I have a column with lists of different length like below and want to make a parallel np.diff on each of the independent arrays.
import polars as pl
import numpy as np
np.random.seed(0)
ragged_arrays = [np.random.randint(10, size=np.random.choice(range(10))) for _ in range(5)]
df = pl.DataFrame({'values':ragged_arrays})
df
shape: (5, 1)
┌──────────────────────────┐
│ values │
│ --- │
│ list[i64] │
╞══════════════════════════╡
│ [0, 3, 3, 7, 9] │
│ [5, 2, 4] │
│ [6, 8, 8, 1, 6, 7, 7] │
│ [1, 5, 9, 8, 9, 4, 3, 0] │
│ [5, 0, 2] │
└──────────────────────────┘
I have tried to simply apply np.diff like this:
df.select(
np.diff(pl.col("values"))
)
But it gives me this error:
ValueError: diff requires input that is at least one dimensional
It looks like this type of vectorisation is not supported at the moment, but is there any workaround to achieve the same thing with polars? I want to avoid having to group arrays by length before running this.

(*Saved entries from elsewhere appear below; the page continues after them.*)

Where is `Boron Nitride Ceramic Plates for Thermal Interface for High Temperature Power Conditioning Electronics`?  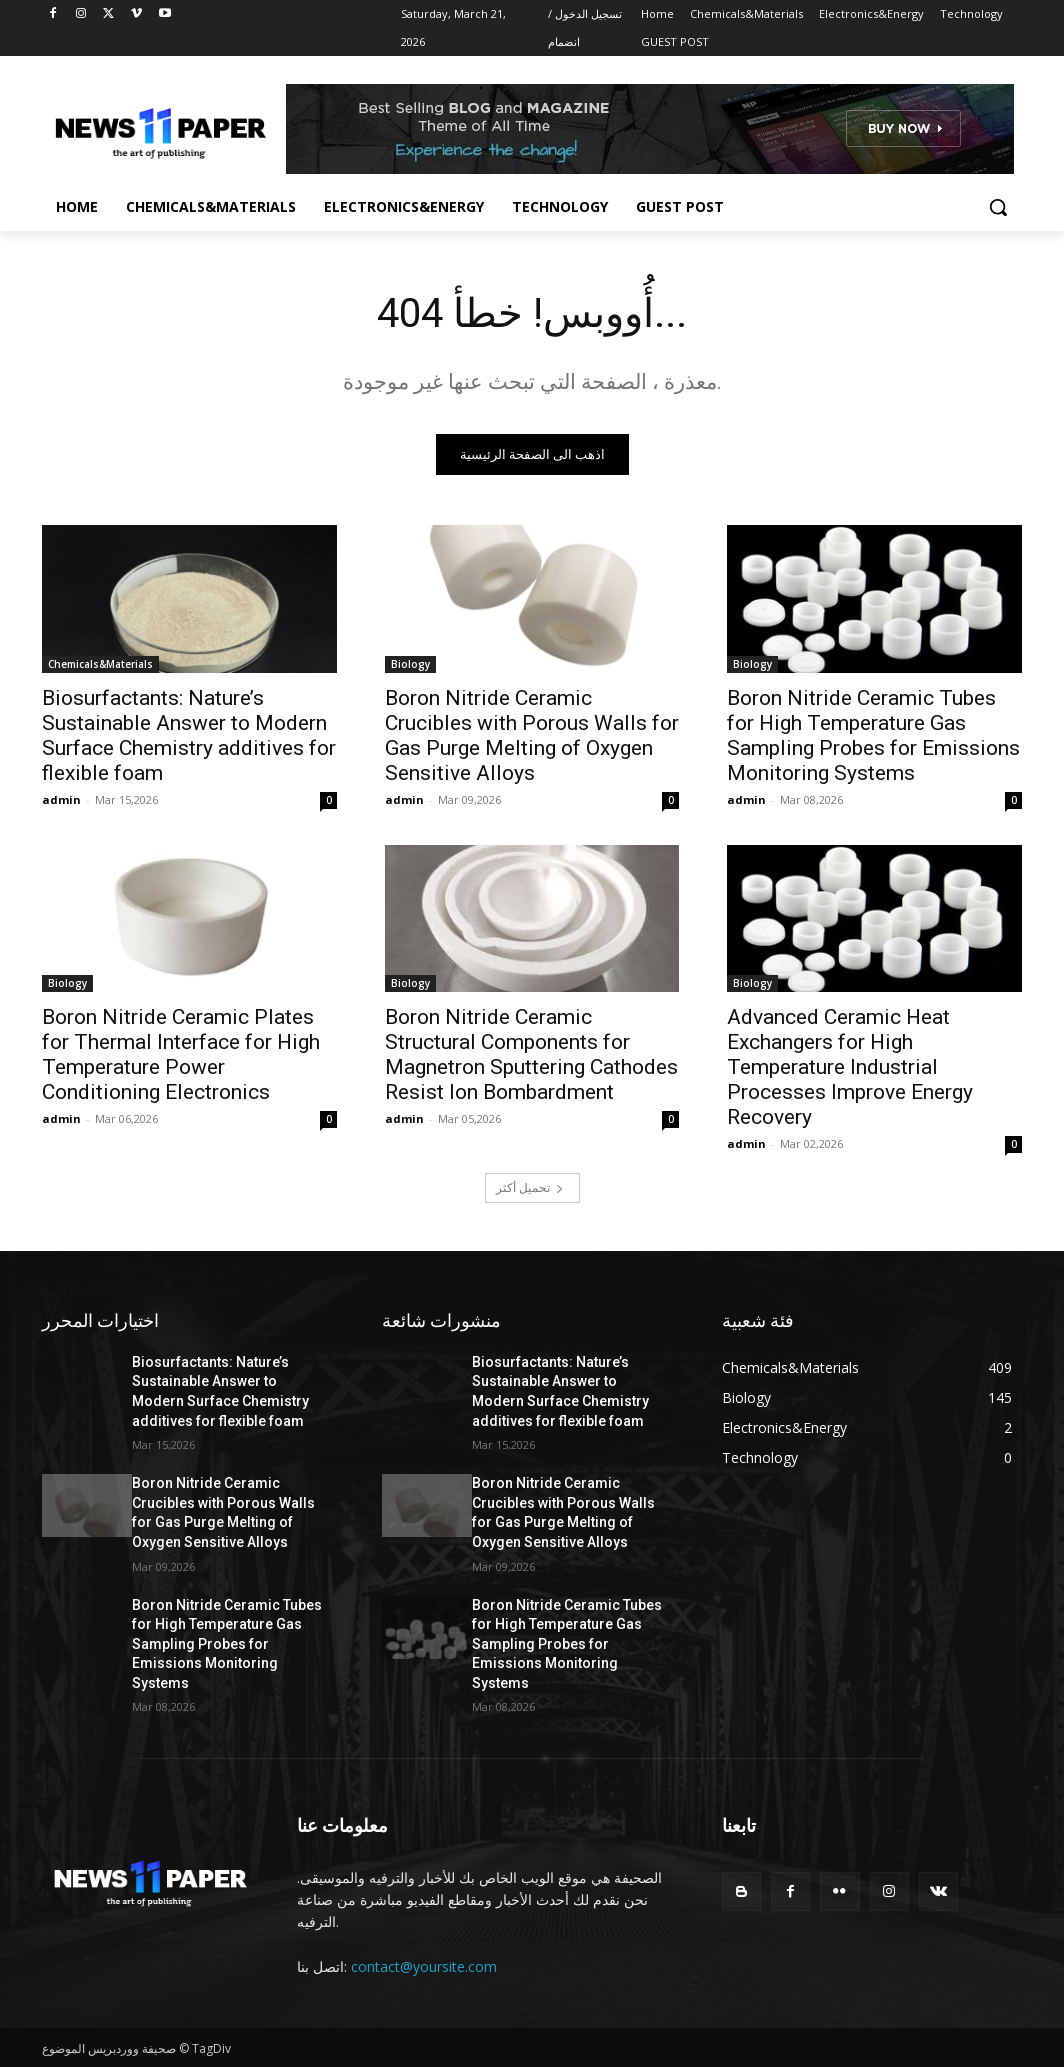 Boron Nitride Ceramic Plates for Thermal Interface for High Temperature Power Conditioning Electronics is located at coordinates (181, 1054).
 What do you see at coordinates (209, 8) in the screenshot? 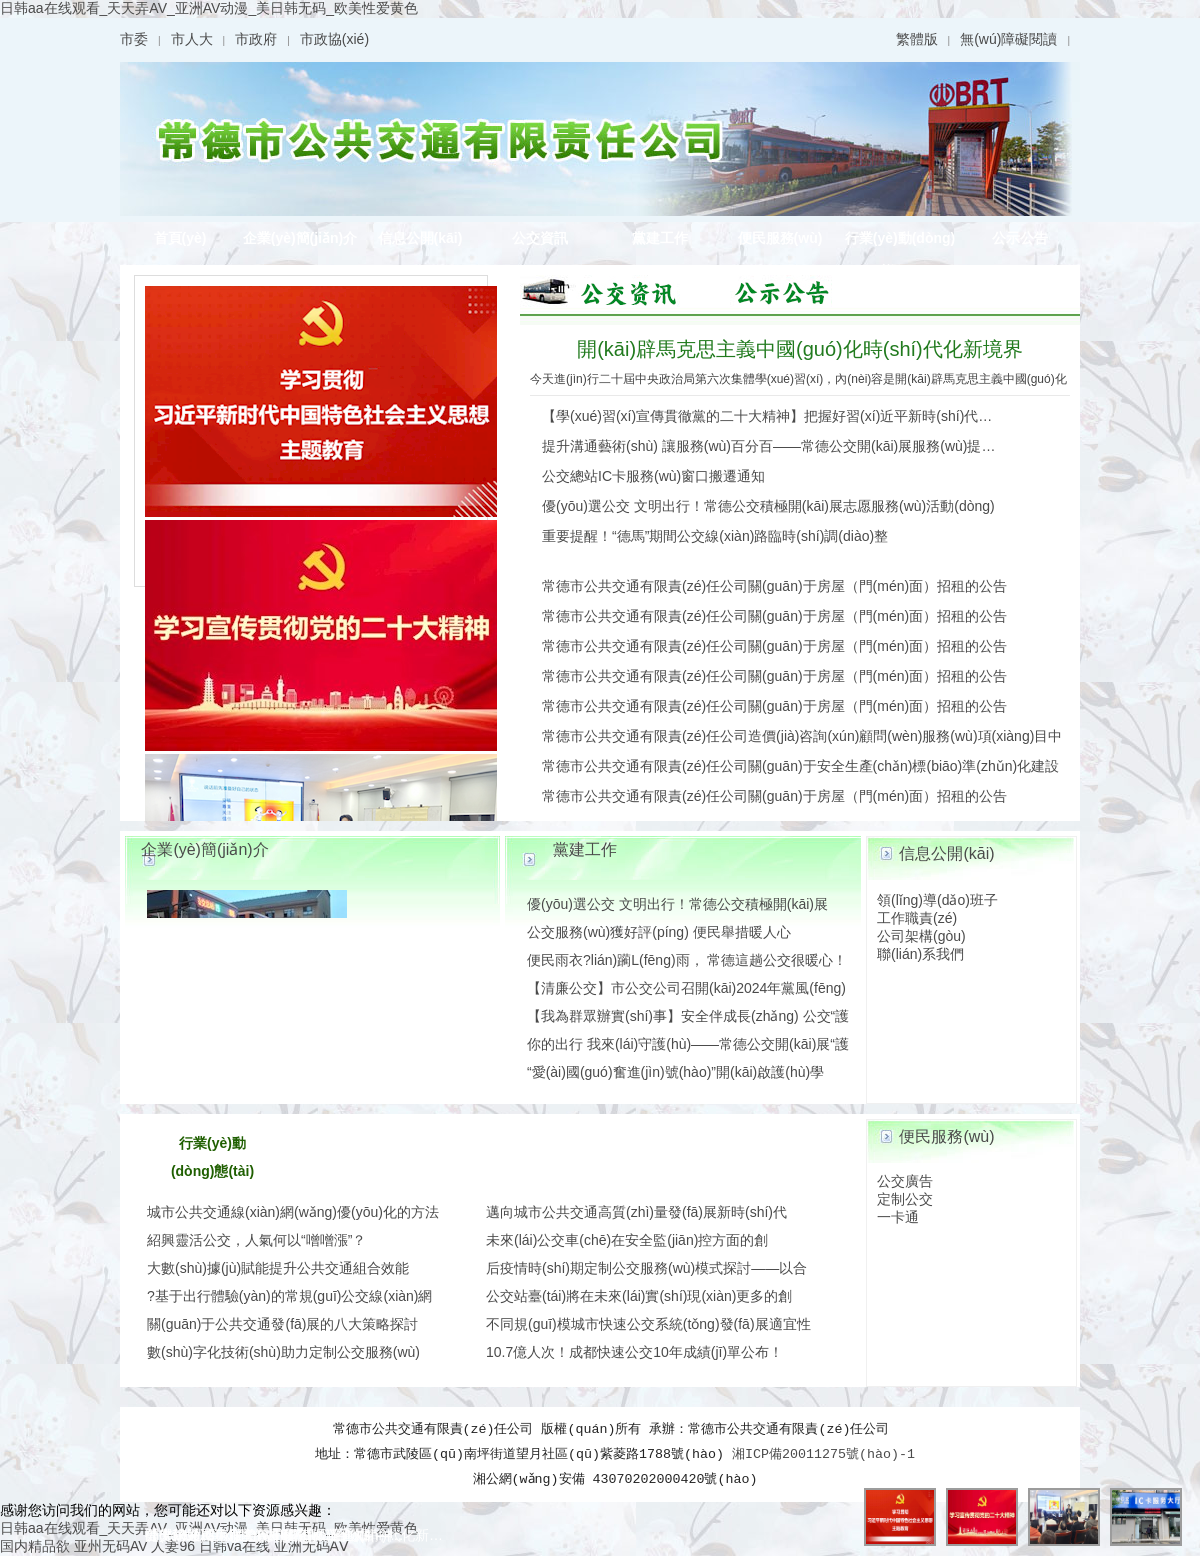 I see `日韩aa在线观看_天天弄AV_亚洲AV动漫_美日韩无码_欧美性爱黄色` at bounding box center [209, 8].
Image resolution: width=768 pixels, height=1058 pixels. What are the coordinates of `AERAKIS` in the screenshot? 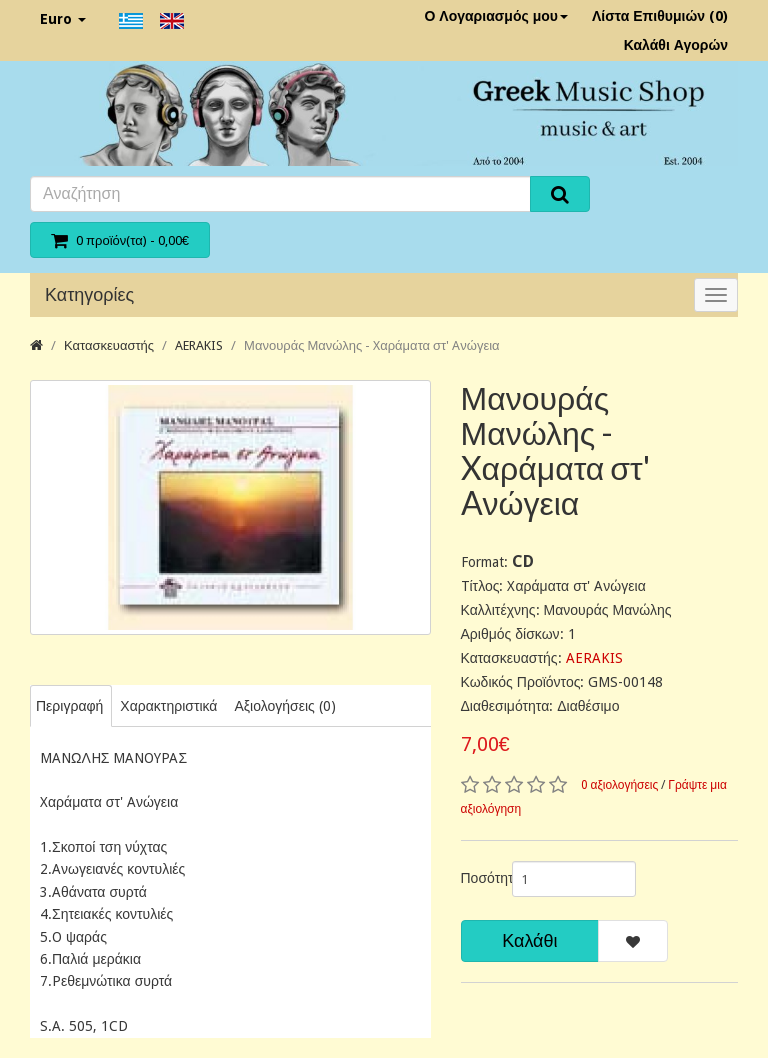 It's located at (199, 345). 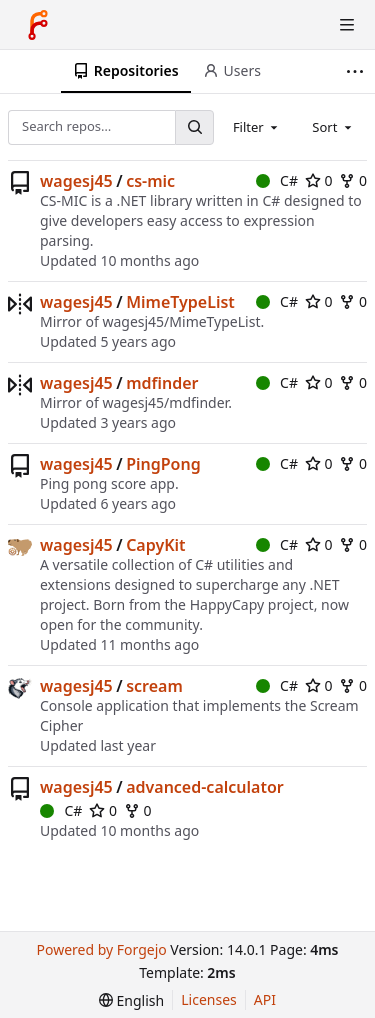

All of the list methods are available in the List namespace
In this case, Polars has its own .list.diff()
np.random.seed(0)
ragged_arrays = [pl.Series(np.random.randint(10, size=np.random.choice(range(10)))) for _ in range(5)]
(pl.DataFrame({
"values": ragged_arrays
}).with_columns(
pl.col("values").list.diff().alias("values_diff")
))
This yields
shape: (5, 2)
┌──────────────────────────┬─────────────────────────────────┐
│ values ┆ values_diff │
│ --- ┆ --- │
│ list[i64] ┆ list[i64] │
╞══════════════════════════╪═════════════════════════════════╡
│ [0, 3, 3, 7, 9] ┆ [null, 3, 0, 4, 2] │
│ [5, 2, 4] ┆ [null, -3, 2] │
│ [6, 8, 8, 1, 6, 7, 7] ┆ [null, 2, 0, -7, 5, 1, 0] │
│ [1, 5, 9, 8, 9, 4, 3, 0] ┆ [null, 4, 4, -1, 1, -5, -1, -3] │
│ [5, 0, 2] ┆ [null, -5, 2] │
└──────────────────────────┴─────────────────────────────────┘